Question-and-Answer Session
Operator
(Operator Instructions) Your first question comes from Ross Seymore - Deutsche Bank.
Ross Seymore - Deutsche Bank
Stacy, could you walk us through the gross margin trade-offs into the second quarter and specifically why the assumption on ASPs going down to offset the under-utilization charges also dropping?
Stacy Smith
We are forecasting a gross margin that’s in the mid-40%. You can think of that as being approximately flat to where we were in Q1. What you see is a couple of things that offset, so we will get about 5 points better in excess capacity. You know, we started reloaded the factories in Q1 a little earlier than expected, so we will see some significant increases to utilization that drives some gross margin good news.
Offsetting that, then we have a few smaller items. One, as you said, is average selling prices. That really is a mix issue. As Paul said in his speech, we expect the enterprise market to continue to be relatively weaker. A higher percentage of our shipments are going to go into consumer, which is a more price-sensitive segment of the market, so we will see a mix down in average selling prices in the second quarter. That’s our prediction.

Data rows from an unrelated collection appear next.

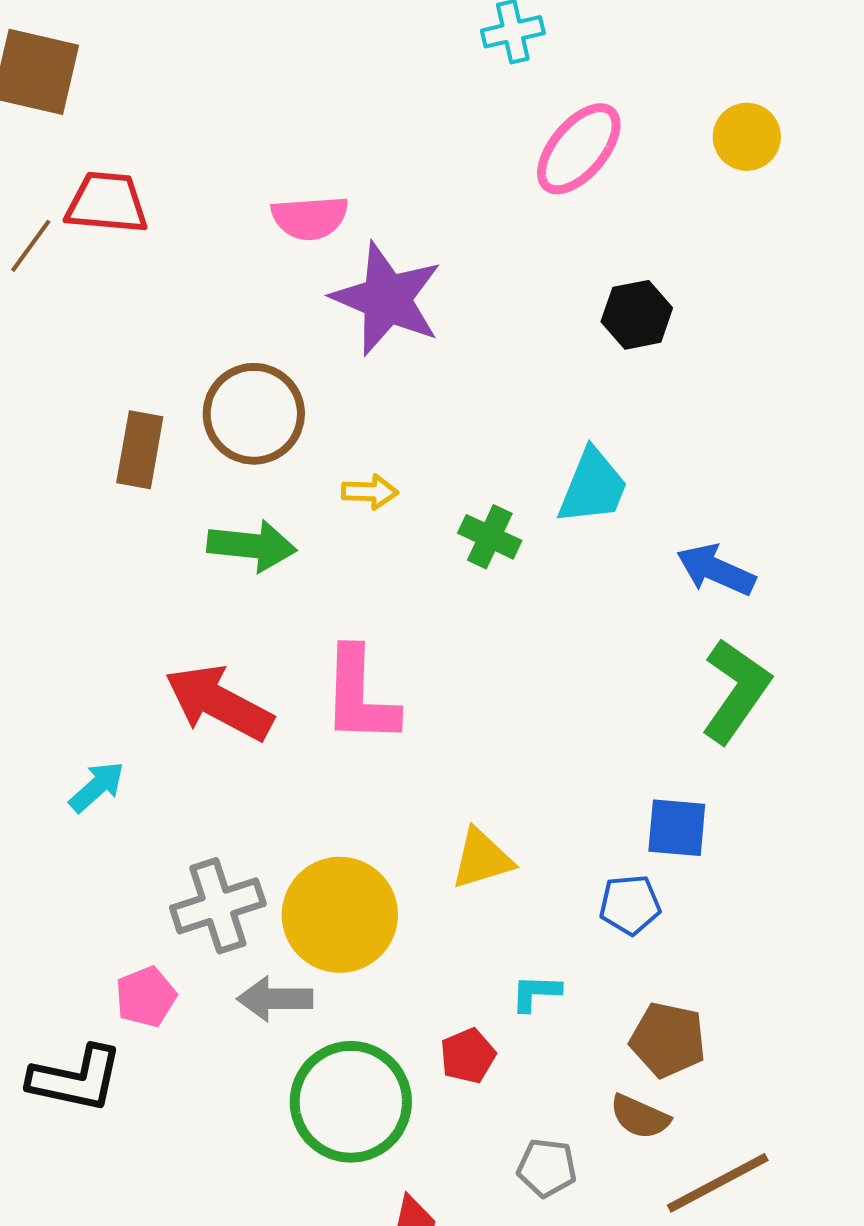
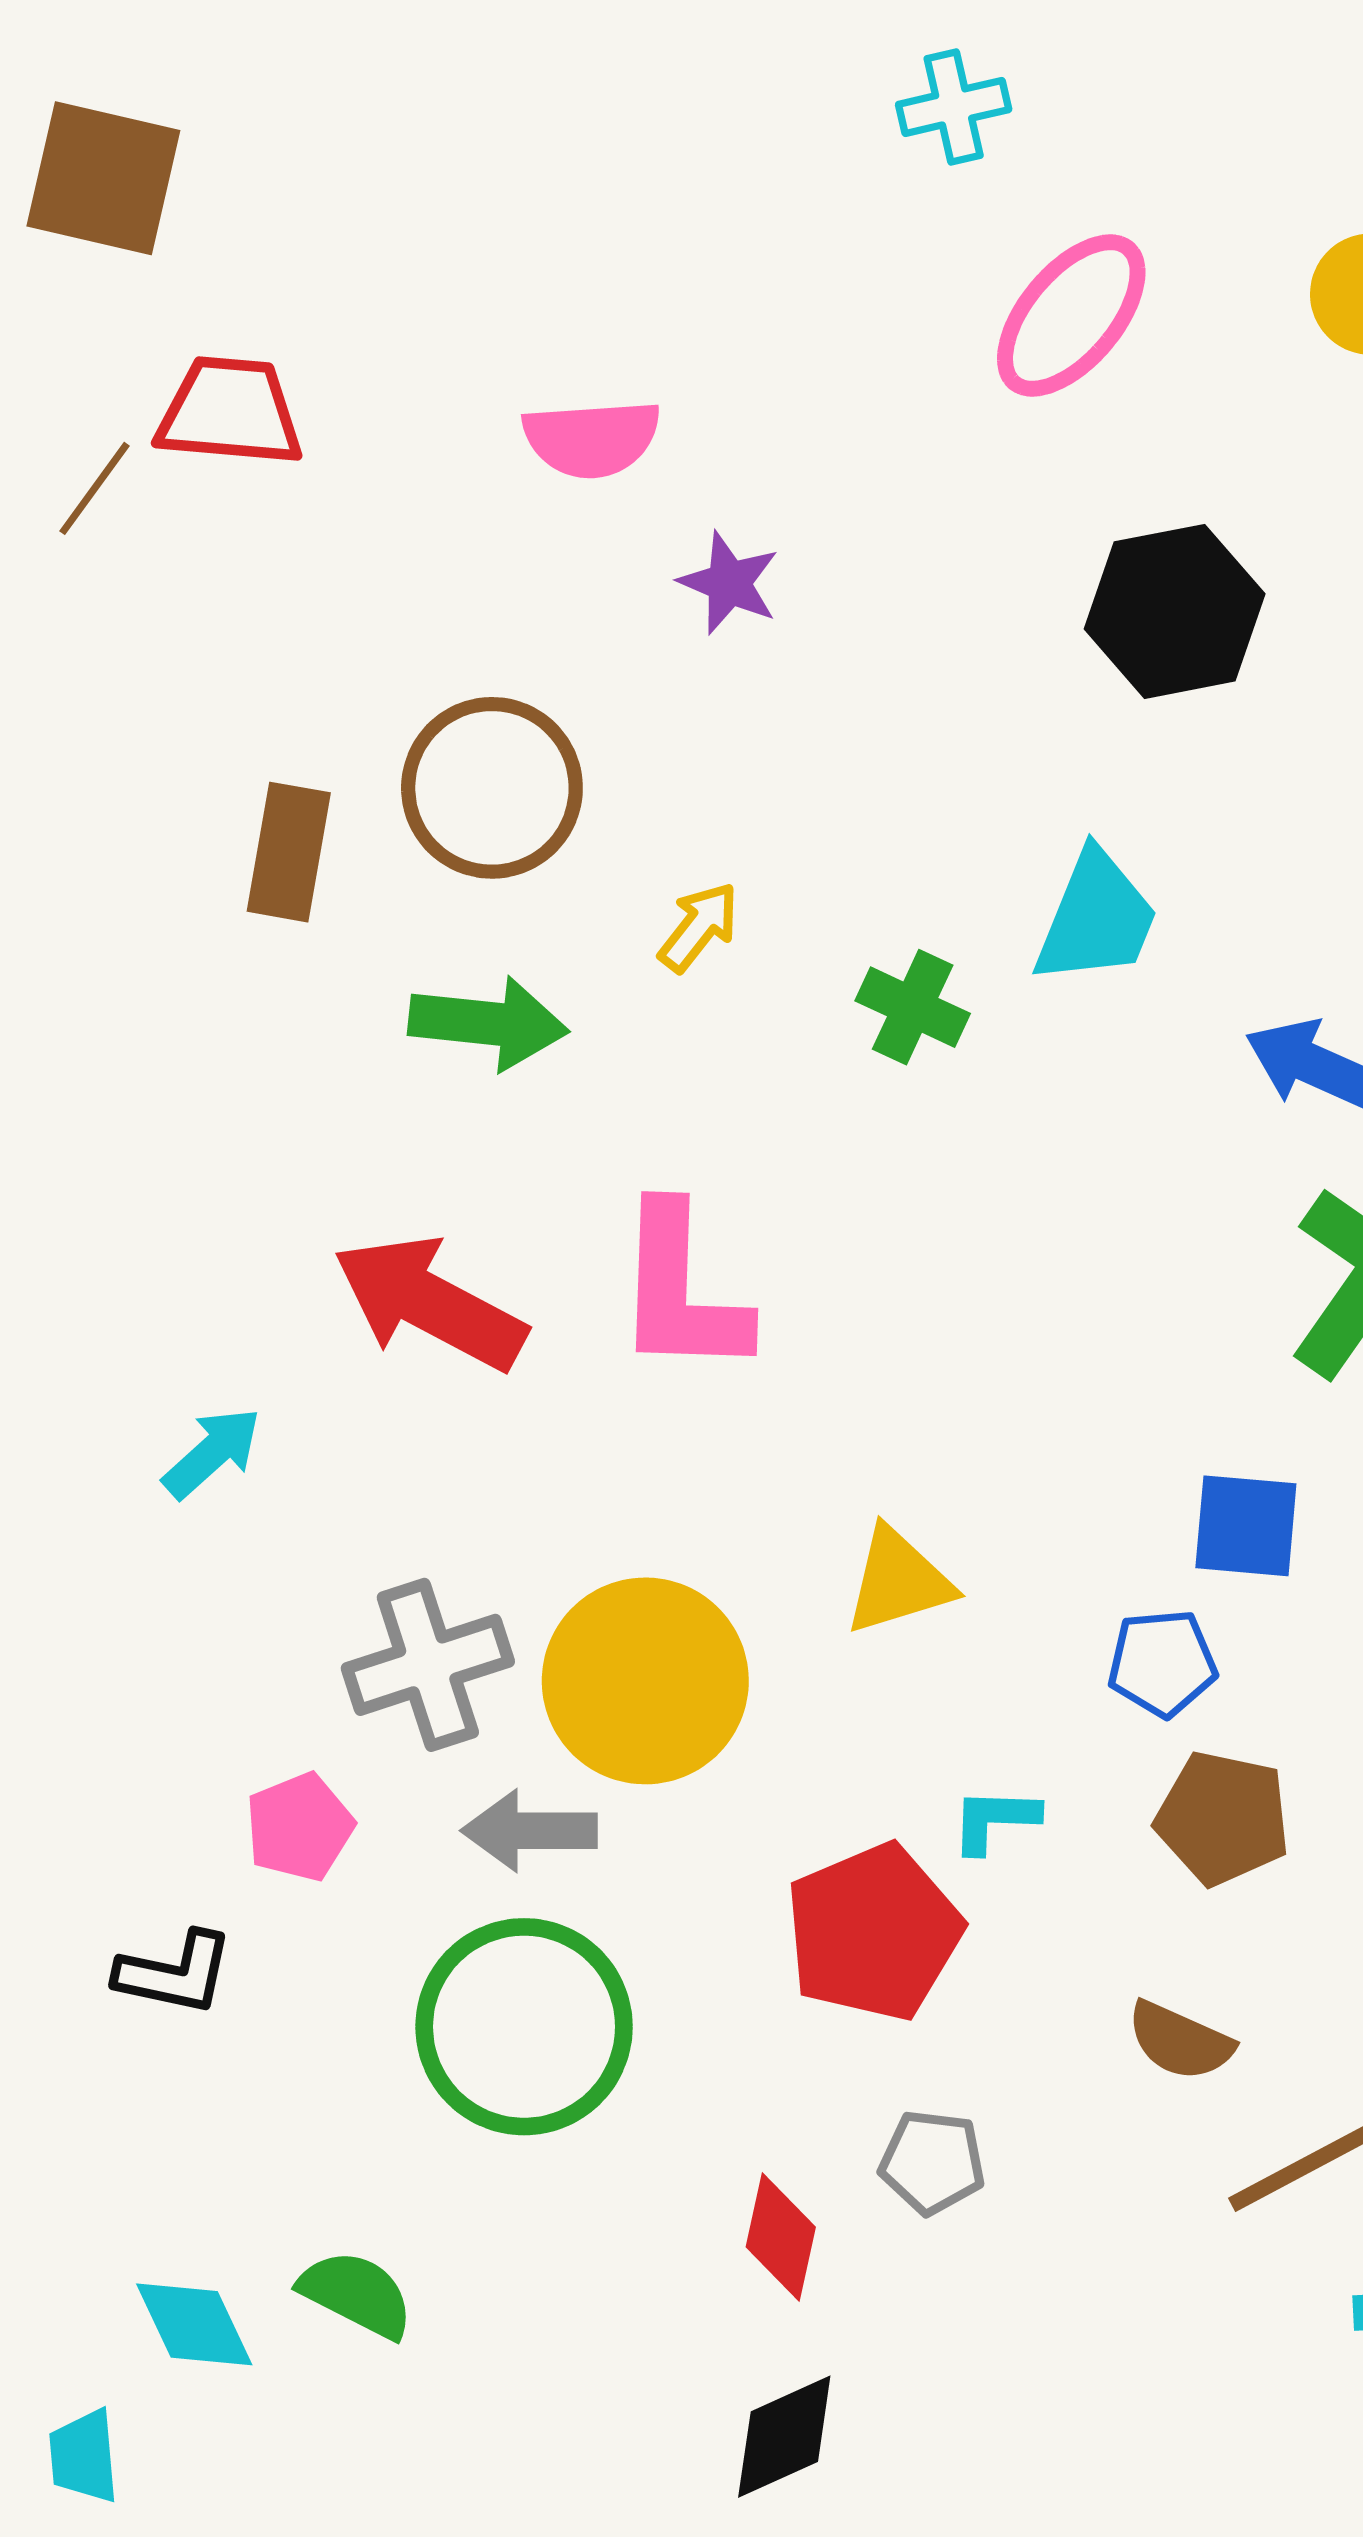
purple star: (387, 299) -> (729, 583), size x0.5
black hexagon: (637, 315) -> (1175, 611), size x1.4
yellow arrow: (370, 492) -> (699, 927), turned -54
brown pentagon: (668, 1040) -> (1223, 1818), moved
red pentagon: (468, 1056) -> (873, 1932), size x1.8
black L-shape: (76, 1079) -> (175, 1973), size x0.7
green circle: (351, 1102) -> (524, 2027), moved
gray pentagon: (547, 1168) -> (932, 2162), moved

The second item is we expect our costs to increase a bit in the second quarter. What we’ll be shipping in the second quarter are products that we built in Q4 and Q1. We built those products in factories that were underloaded to carry a higher cost in inventory and so that will cause our shipment costs to go up a bit in the second quarter.
And then, we are going to see our 32-nanometer start-up costs peak in the second quarter and that’s pretty consistent with what we’ve seen in prior generations and what we showed you in last year’s analysts meeting. You know, we see a significant increase from Q4 to Q1. That’s in our gross margin and it will go up a bit more in Q2 and then we expect it to start coming down pretty rapidly when we get into the second half of the year.
Ross Seymore - Deutsche Bank
What do you expect your internal inventory to do and any commentary on the end-market inventory that’s been burnt more on the channel side of things.
Stacy Smith
Those two things are obviously related. I will start with the channel inventory question first. As we do our checks of channel inventory levels, we saw a significant burn off of the overhang of inventory that we had seen in Q4 and the beginning of Q1. If anything, that burnt off a little more quickly than we thought. That’s what allowed us to start lowering our factories. And then you can see that in our inventory levels. You know, we dropped significantly from Q4 to Q1.